Exercise details: Drop every picture. Return the rest of the entries exactly.

Data records:
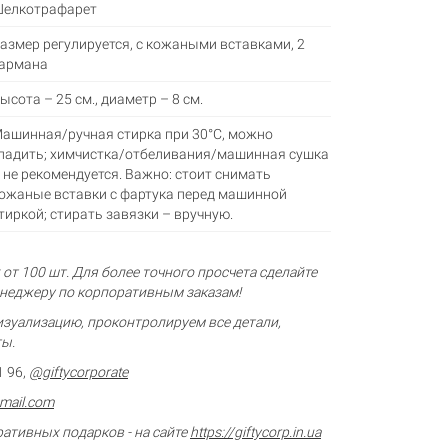
елкотрафарет
азмер регулируется, с кожаными вставками, 2
армана
ысота – 25 см., диаметр – 8 см.
ашинная/ручная стирка при 30°С, можно
ладить; химчистка/отбеливания/машинная сушка
 не рекомендуется. Важно: стоит снимать
ожаные вставки с фартука перед машинной
тиркой; стирать завязки – вручную.
от 100 шт. Для более точного просчета сделайте
енеджеру по корпоративным заказам!
зуализацию, проконтролируем все детали,
ты.
1 96,
@giftycorporate
gmail.com
ративных подарков
- на сайте
https://giftycorp.in.ua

Finished task:
елкотрафарет
азмер регулируется, с кожаными вставками, 2
армана
ысота – 25 см., диаметр – 8 см.
ашинная/ручная стирка при 30°С, можно
ладить; химчистка/отбеливания/машинная сушка
 не рекомендуется. Важно: стоит снимать
ожаные вставки с фартука перед машинной
тиркой; стирать завязки – вручную.
от 100 шт. Для более точного просчета сделайте
енеджеру по корпоративным заказам!
зуализацию, проконтролируем все детали,
ты.
1 96,
@giftycorporate
gmail.com
ративных подарков
- на сайте
https://giftycorp.in.ua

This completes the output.